Prompt
Word for word, give again the line holding "See the attached image. Target: pancreas." and each line after it to the end of the listing below.

Exercise data
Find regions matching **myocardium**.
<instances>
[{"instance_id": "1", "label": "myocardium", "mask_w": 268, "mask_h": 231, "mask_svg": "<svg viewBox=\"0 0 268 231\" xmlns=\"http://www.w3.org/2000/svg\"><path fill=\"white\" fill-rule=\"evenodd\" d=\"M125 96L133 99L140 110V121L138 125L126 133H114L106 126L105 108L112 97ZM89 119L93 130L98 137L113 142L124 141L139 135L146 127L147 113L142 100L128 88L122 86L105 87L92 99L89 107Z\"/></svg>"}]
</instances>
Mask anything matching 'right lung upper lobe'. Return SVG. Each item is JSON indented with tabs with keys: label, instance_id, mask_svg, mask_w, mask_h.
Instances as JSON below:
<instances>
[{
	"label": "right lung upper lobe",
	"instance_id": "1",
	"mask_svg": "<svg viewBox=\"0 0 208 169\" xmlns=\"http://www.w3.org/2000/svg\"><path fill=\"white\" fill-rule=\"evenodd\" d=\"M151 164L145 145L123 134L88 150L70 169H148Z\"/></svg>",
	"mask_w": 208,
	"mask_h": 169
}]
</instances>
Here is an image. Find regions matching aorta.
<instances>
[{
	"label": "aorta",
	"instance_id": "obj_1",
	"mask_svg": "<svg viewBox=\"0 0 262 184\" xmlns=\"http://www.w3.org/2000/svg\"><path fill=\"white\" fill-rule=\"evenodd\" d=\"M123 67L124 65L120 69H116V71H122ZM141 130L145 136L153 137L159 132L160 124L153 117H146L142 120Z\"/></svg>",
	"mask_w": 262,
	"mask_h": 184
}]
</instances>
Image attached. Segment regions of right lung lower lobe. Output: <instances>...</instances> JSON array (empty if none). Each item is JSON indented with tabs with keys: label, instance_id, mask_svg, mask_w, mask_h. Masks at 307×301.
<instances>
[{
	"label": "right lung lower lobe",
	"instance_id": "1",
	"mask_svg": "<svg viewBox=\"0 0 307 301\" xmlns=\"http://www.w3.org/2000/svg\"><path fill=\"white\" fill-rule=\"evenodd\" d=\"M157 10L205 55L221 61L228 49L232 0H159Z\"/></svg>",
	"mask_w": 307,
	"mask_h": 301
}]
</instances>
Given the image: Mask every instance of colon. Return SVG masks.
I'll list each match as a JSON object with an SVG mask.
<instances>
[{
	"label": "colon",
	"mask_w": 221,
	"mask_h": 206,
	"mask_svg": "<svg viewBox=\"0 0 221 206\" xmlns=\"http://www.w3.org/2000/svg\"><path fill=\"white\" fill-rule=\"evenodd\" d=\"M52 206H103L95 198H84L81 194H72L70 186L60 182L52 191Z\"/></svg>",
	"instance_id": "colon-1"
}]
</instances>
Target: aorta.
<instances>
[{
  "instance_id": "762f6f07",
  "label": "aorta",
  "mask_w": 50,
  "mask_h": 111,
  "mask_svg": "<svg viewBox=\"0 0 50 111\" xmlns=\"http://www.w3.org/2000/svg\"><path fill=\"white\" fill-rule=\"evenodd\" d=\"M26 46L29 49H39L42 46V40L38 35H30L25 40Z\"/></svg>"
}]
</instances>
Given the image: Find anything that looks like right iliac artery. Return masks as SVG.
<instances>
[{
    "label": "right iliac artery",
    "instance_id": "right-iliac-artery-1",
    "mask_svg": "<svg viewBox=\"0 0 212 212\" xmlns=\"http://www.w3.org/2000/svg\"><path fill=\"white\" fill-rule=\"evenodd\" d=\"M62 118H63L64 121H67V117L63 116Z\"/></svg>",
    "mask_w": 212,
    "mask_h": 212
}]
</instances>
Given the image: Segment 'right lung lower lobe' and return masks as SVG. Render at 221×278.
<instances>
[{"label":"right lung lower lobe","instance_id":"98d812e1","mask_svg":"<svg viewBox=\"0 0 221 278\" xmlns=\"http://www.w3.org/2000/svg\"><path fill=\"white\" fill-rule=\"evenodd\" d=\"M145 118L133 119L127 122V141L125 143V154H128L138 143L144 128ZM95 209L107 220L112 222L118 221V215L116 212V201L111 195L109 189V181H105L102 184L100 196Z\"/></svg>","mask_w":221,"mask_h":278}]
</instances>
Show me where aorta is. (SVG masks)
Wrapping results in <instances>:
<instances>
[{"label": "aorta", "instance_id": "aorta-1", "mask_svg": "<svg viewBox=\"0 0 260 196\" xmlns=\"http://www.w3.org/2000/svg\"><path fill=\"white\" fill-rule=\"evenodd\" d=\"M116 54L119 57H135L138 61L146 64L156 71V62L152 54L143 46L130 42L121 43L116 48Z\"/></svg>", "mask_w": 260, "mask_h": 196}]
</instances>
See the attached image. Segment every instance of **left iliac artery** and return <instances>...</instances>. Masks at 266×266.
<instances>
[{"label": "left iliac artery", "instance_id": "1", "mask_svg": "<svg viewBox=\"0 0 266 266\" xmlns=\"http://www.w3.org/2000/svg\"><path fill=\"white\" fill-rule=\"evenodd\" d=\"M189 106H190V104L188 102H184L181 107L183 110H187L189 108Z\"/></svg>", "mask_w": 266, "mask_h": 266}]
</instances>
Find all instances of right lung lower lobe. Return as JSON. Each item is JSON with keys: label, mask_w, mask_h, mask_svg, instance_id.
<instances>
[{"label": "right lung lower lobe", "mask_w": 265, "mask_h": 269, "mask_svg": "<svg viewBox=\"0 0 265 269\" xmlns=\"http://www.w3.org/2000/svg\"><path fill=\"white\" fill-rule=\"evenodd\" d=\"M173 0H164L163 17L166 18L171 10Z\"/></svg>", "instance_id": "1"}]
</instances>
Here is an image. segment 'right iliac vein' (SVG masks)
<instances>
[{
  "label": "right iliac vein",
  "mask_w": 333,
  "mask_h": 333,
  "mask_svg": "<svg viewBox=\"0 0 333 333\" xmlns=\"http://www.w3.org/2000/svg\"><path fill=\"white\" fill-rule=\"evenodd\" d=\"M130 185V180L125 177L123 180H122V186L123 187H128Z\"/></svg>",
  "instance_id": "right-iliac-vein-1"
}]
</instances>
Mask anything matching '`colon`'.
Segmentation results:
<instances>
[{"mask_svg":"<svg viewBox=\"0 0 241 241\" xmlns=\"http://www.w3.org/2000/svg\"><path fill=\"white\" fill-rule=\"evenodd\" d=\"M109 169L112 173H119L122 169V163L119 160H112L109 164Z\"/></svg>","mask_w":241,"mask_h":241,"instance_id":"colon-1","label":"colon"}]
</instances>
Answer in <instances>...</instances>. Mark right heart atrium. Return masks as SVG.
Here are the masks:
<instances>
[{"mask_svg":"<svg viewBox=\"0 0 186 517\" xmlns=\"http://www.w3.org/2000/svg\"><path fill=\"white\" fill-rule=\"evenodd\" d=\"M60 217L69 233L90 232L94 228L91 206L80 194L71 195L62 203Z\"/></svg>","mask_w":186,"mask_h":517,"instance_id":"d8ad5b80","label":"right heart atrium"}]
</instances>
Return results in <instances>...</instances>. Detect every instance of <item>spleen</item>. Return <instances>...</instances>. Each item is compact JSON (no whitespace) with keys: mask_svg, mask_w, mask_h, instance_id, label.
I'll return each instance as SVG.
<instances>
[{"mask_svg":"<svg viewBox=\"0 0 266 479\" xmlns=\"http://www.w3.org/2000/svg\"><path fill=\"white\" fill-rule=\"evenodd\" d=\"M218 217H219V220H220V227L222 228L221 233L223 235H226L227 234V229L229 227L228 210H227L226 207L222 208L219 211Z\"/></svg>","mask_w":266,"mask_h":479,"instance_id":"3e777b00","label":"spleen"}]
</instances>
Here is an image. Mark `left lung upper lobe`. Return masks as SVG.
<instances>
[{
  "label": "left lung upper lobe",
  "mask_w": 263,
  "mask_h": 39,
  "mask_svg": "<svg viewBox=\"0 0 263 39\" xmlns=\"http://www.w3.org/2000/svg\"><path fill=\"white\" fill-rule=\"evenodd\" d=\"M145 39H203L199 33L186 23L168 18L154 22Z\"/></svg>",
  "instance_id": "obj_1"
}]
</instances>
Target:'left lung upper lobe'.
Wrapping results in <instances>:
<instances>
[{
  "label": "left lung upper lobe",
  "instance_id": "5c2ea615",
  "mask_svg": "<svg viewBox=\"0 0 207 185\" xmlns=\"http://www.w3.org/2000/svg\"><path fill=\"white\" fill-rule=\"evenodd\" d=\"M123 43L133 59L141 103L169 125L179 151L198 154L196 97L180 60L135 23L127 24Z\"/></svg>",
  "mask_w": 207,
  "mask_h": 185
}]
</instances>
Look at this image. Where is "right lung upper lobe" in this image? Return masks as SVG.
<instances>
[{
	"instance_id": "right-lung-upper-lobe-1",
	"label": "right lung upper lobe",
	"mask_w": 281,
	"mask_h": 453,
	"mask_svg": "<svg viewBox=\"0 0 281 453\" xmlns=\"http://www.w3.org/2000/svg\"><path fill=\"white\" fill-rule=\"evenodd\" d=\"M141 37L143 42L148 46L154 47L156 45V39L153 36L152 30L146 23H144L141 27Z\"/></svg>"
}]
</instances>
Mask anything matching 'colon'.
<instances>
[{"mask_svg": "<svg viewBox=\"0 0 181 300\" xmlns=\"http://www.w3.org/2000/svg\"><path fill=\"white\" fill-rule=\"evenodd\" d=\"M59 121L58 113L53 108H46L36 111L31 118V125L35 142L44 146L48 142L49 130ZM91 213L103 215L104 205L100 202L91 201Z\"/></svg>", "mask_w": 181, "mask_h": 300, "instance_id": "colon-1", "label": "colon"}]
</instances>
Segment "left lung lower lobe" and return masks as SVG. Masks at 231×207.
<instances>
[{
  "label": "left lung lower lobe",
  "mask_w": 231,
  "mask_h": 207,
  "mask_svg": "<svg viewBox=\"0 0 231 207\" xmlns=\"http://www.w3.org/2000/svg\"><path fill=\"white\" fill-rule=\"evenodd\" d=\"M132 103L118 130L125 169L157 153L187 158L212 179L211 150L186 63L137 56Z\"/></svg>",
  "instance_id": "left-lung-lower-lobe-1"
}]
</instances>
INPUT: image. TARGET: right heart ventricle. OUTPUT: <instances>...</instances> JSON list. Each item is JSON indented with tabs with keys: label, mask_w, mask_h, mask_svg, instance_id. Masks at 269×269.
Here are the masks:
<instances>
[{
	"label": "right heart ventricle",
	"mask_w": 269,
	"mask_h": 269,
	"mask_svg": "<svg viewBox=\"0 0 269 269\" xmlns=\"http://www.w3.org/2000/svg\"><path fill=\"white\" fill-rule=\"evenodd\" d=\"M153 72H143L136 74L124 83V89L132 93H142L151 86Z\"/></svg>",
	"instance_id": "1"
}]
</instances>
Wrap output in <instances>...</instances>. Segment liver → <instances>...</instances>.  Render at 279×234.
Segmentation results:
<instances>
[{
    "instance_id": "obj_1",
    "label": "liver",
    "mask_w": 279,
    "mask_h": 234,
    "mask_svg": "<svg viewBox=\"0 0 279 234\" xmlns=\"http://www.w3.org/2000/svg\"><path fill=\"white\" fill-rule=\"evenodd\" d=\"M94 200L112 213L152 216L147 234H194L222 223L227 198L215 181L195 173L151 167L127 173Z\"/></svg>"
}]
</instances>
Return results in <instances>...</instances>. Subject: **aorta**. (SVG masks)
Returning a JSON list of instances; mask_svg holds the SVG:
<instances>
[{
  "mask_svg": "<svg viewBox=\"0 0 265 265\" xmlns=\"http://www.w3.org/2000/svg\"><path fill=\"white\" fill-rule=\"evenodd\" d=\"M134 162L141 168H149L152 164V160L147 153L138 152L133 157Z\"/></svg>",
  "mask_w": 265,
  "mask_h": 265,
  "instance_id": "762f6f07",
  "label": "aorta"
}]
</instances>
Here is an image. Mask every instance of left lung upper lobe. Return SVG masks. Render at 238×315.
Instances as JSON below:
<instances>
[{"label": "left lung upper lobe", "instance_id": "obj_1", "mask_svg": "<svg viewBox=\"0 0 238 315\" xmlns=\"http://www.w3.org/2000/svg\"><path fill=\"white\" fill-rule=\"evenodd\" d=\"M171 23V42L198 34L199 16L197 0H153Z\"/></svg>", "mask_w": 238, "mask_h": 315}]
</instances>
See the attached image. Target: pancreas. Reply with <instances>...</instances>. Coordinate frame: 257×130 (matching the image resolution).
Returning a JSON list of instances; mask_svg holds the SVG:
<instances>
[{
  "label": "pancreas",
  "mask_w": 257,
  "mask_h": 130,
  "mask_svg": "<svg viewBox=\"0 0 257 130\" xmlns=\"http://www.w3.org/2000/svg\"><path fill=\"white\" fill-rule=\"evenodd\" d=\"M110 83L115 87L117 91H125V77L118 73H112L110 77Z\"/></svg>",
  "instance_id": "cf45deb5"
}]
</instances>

Task answer
See the attached image. Target: pancreas. Reply with <instances>...</instances>. Coordinate frame: 257×130 (matching the image resolution).
Returning a JSON list of instances; mask_svg holds the SVG:
<instances>
[{
  "label": "pancreas",
  "mask_w": 257,
  "mask_h": 130,
  "mask_svg": "<svg viewBox=\"0 0 257 130\" xmlns=\"http://www.w3.org/2000/svg\"><path fill=\"white\" fill-rule=\"evenodd\" d=\"M110 83L115 87L117 91H125V77L118 73H112L110 77Z\"/></svg>",
  "instance_id": "cf45deb5"
}]
</instances>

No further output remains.